I continue my mini-lectures on the philosophy of yoga as I learn it myself with an overview on the origins of yoga. The question is how old is yoga and how does it evolve?
The origins of yoga can be traced through the sacred Hindu scriptures.
In the Upanishads, texts belonging to the late Vedas and composed around 800 BCE, life is perceived as an arena of suffering and grief, and this notion is exacerbated by the process of samsara (eternal cycle of reincarnation) through karma. The goal is to be “freed alike from pleasure and from pain” through the practice of self-control, renunciation of worldly desires and meditation. This latter is defined as a process of separation and discernment. “This calm of the senses and the mind has been defined as yoga”. See my Yoga Methodology post, to understand how freedom is achieved.
Śramanas, wandering sages of Jainist, Buddhist and Ājīvika religions (the latter now extinct), adopt the path of austerity, discipline and contemplative life to achieve liberation while renouncing household life.
Jnana yoga (yoga of knowledge and discernment), Karma yoga (yoga of selfless action) and Bhakti yoga (yoga of devotion through love), unlike the above-mentioned ascetic practices, share a degree of social involvement. The Bhagavad Gītā, the equivalent of the New Testament for Christians, dated around 3rd century BCE, chronicles these concepts of selfless action, love and devotion.

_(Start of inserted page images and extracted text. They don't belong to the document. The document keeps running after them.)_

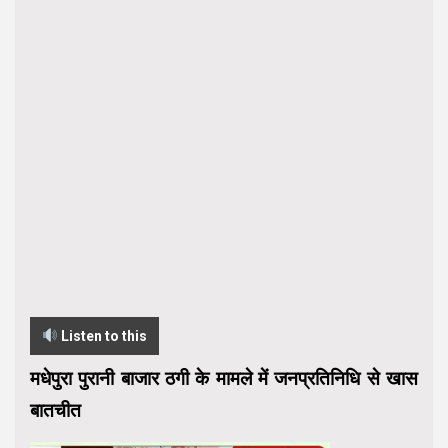
Listen to this
मधेपुरा पुरानी बाजार ठगी के मामले में जनप्रतिनिधि से खास
बातचीत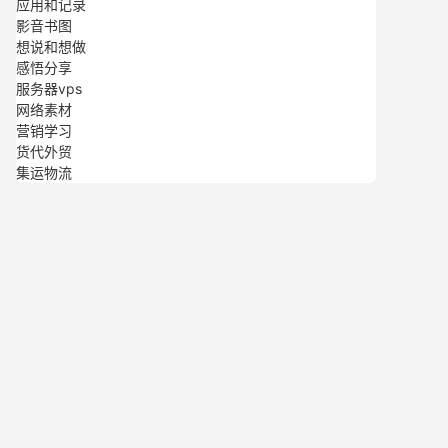
应用和记录
影音书图
想说和想做
感悟分享
服务器vps
网络素材
营销学习
货代外贸
集运物流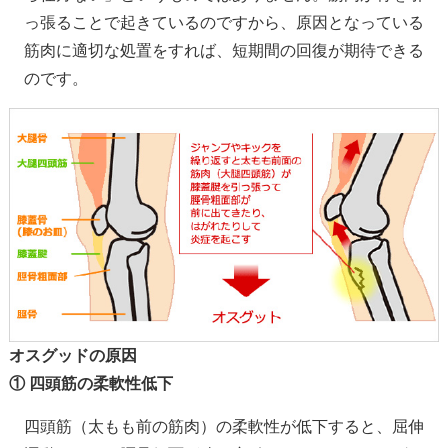
っ張ることで起きているのですから、原因となっている
筋肉に適切な処置をすれば、短期間の回復が期待できる
のです。
オスグッドの原因
① 四頭筋の柔軟性低下
四頭筋（太もも前の筋肉）の柔軟性が低下すると、屈伸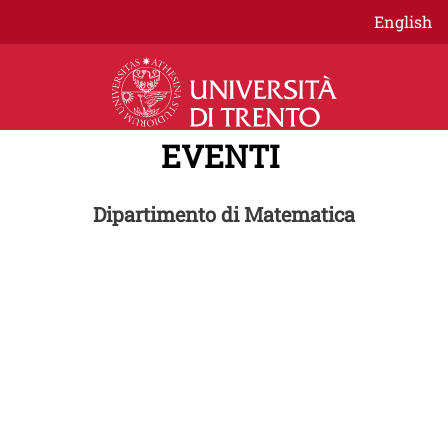
Salta al contenuto principale
English
EVENTI
Dipartimento di Matematica
CICLO EVENTI
Numerical Analysis Seminars
Seminario periodico del Dipartimento di
Matematica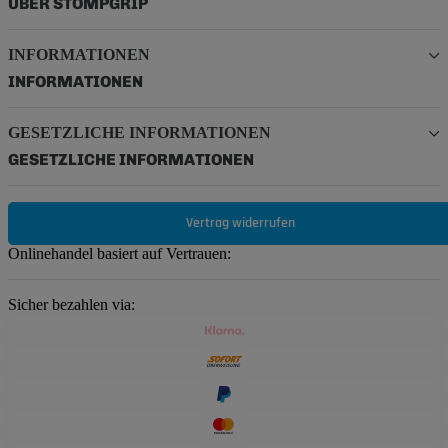
ÜBER STOMPGRIP
INFORMATIONEN
INFORMATIONEN
GESETZLICHE INFORMATIONEN
GESETZLICHE INFORMATIONEN
Vertrag widerrufen
Onlinehandel basiert auf Vertrauen:
Sicher bezahlen via: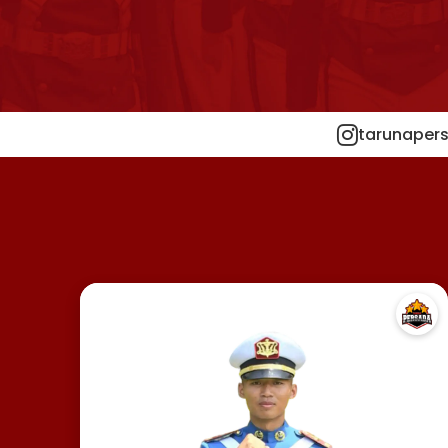
tarunapers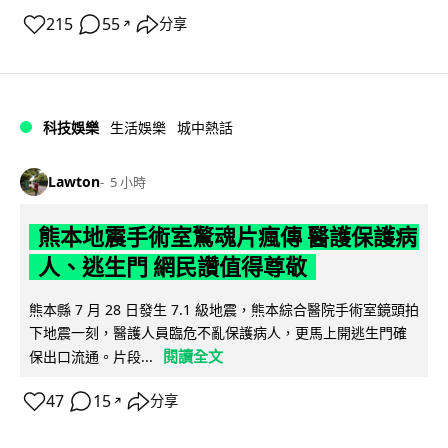
215
55
分享
↗
科技娛樂
生活娛樂
城中熱話
Lawton
5 小時
熊本地震手術室驚魂片瘋傳 醫護保護病
人、逃生門 網民讚值得尊敬
熊本縣 7 月 28 日發生 7.1 級地震，熊本綜合醫院手術室鏡頭拍
下地震一刻，醫護人員臨危不亂保護病人，更馬上開逃生門確
閱讀全文
保出口流通。片段...
47
15
分享
↗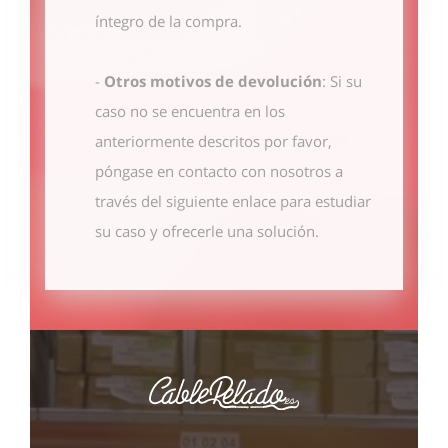
íntegro de la compra.
-
Otros motivos de devolución
: Si su
caso no se encuentra en los
anteriormente descritos por favor,
póngase en contacto con nosotros
a
través del siguiente enlace
para estudiar
su caso y ofrecerle una solución.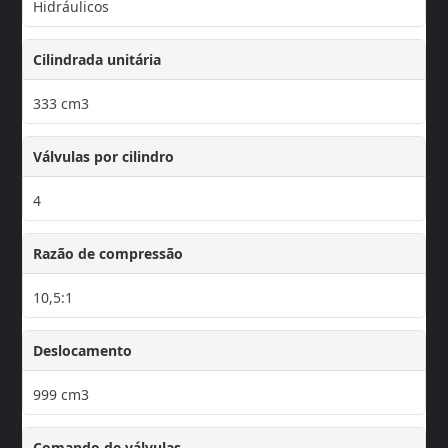
Hidráulicos
Cilindrada unitária
333 cm3
Válvulas por cilindro
4
Razão de compressão
10,5:1
Deslocamento
999 cm3
Comando de válvulas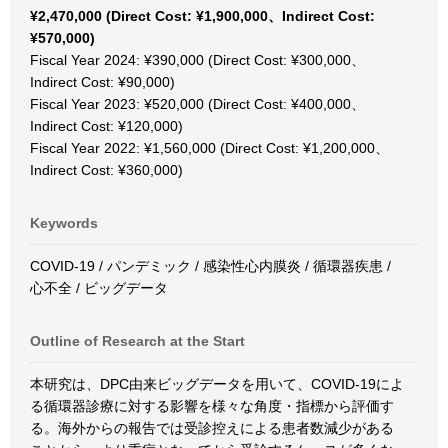
¥2,470,000 (Direct Cost: ¥1,900,000、Indirect Cost:
¥570,000)
Fiscal Year 2024: ¥390,000 (Direct Cost: ¥300,000、
Indirect Cost: ¥90,000)
Fiscal Year 2023: ¥520,000 (Direct Cost: ¥400,000、
Indirect Cost: ¥120,000)
Fiscal Year 2022: ¥1,560,000 (Direct Cost: ¥1,200,000、
Indirect Cost: ¥360,000)
Keywords
COVID-19 / パンデミック / 感染性心内膜炎 / 循環器疾患 /
心不全 / ビッグデータ
Outline of Research at the Start
本研究は、DPC由来ビッグデータを用いて、COVID-19によ
る循環器診療に対する影響を様々な角度・指標から評価す
る。海外からの報告では受診控えによる患者数減少がある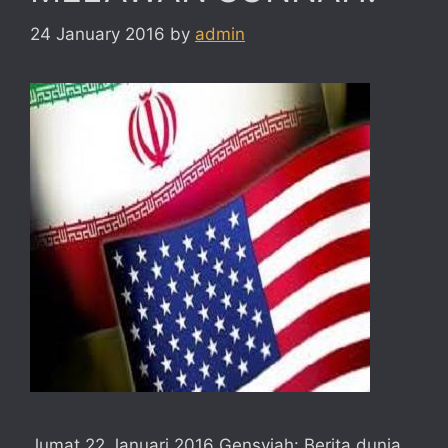
24 January 2016
by
admin
Jumat 22 Januari 2016 Gensyiah: Berita dunia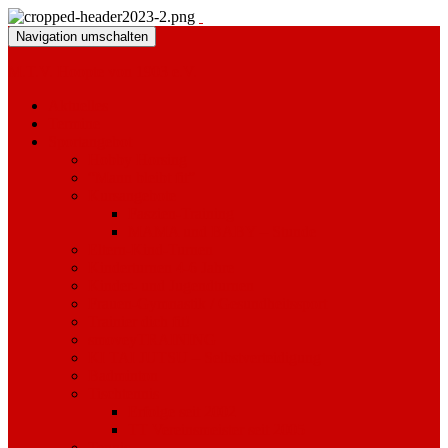
Navigation umschalten
M.T.V. Hoopte von 1903 e.V.
Aktuelles
Termine
Sportangebot
Hobby Horsing
“Mann bleibt fit”
Kursangebote
Faszien-Training
MAMA und BABY – Stunde
Eltern-Kind-Turnen
Kinderturnen 4-6 Jahre
Kinder- und Jugendturnen
Frauen-Gymnastik / Gesundheitssport
Trainier dich fit!
smoveyTRAINING
KI TAI JUTSU – Selbstverteidigung
Badminton
Tischtennis
Erfolge seit 2002
TT Vereinsmeister seit 2005
Tennis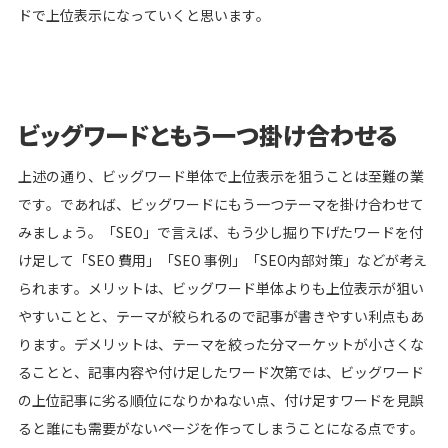
ドで上位表示になっていくと思います。
ビッグワードともう一つ掛け合わせる
上述の通り、ビッグワード単体で上位表示を狙うことは至難の業
です。であれば、ビッグワードにもう一つテーマを掛け合わせて
みましょう。「SEO」で言えば、もう少し掘り下げたワードを付
け足して「SEO 費用」「SEO 事例」「SEO内部対策」などが考え
られます。メリットは、ビッグワード単体よりも上位表示が狙い
やすいことと、テーマが絞られるので記事が書きやすい利点もあ
ります。デメリットは、テーマを絞った分マーケットが小さくな
ることと、記事内容や付け足したワード次第では、ビッグワード
の上位記事に劣る順位になりかねない点、付け足すワードを見誤
ると誰にも需要がないページを作ってしまうことになる点です。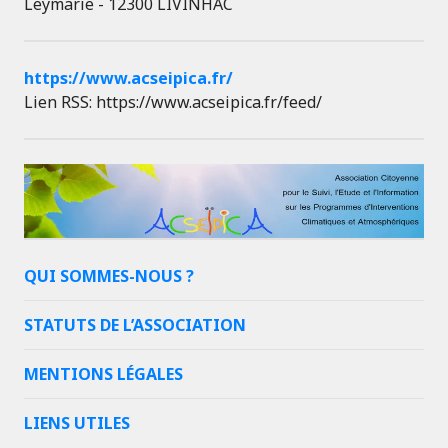
Leymarie - 12300 LIVINHAC
https://www.acseipica.fr/
Lien RSS: https://www.acseipica.fr/feed/
QUI SOMMES-NOUS ?
STATUTS DE L’ASSOCIATION
MENTIONS LÉGALES
LIENS UTILES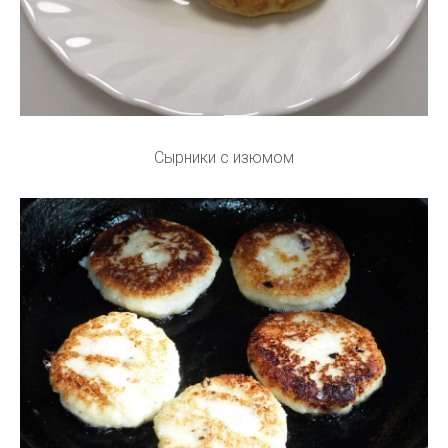
Сырники с изюмом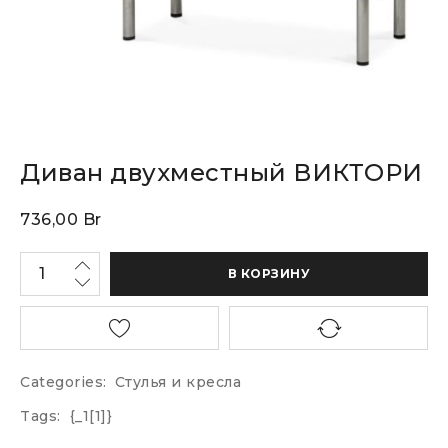
Диван двухместный ВИКТОРИ
736,00
Br
В КОРЗИНУ
Categories:
Стулья и кресла
Tags:
{_1[1]}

The Yoga Sutras of Patanjali is a systematic compendium of the study and practice of yoga written in the 2nd century BCE. Patanjali does not really add anything new to the ontological research, but his merit lies in the compilation of an accessible and organised teaching system, which inherits the same meditative approach to enlightenment and worldview of its predecessors, with an emphasis on renunciation. In chapter 2 (Yogash Chitta Vritti Nirodhah), Patanjali defines yoga through elimination: when we separate from our mind, the mind becomes self-aware, and we become pure consciousness.
A straight line of continuity can be detected from the Śramana/Upanishads to the Jnana and Sutras philosophies. The Bhakti and Karma traditions, as narrated in the Bhagavad Gītā, undertake a different path: the path of extroversion (pravrtti), which will be further deepened by the Tantric tradition (from the 9th century onwards). Mind is divine consciousness, and desire is no longer a devilish temptation or a waste of energies. Transcendence is possible without renunciation.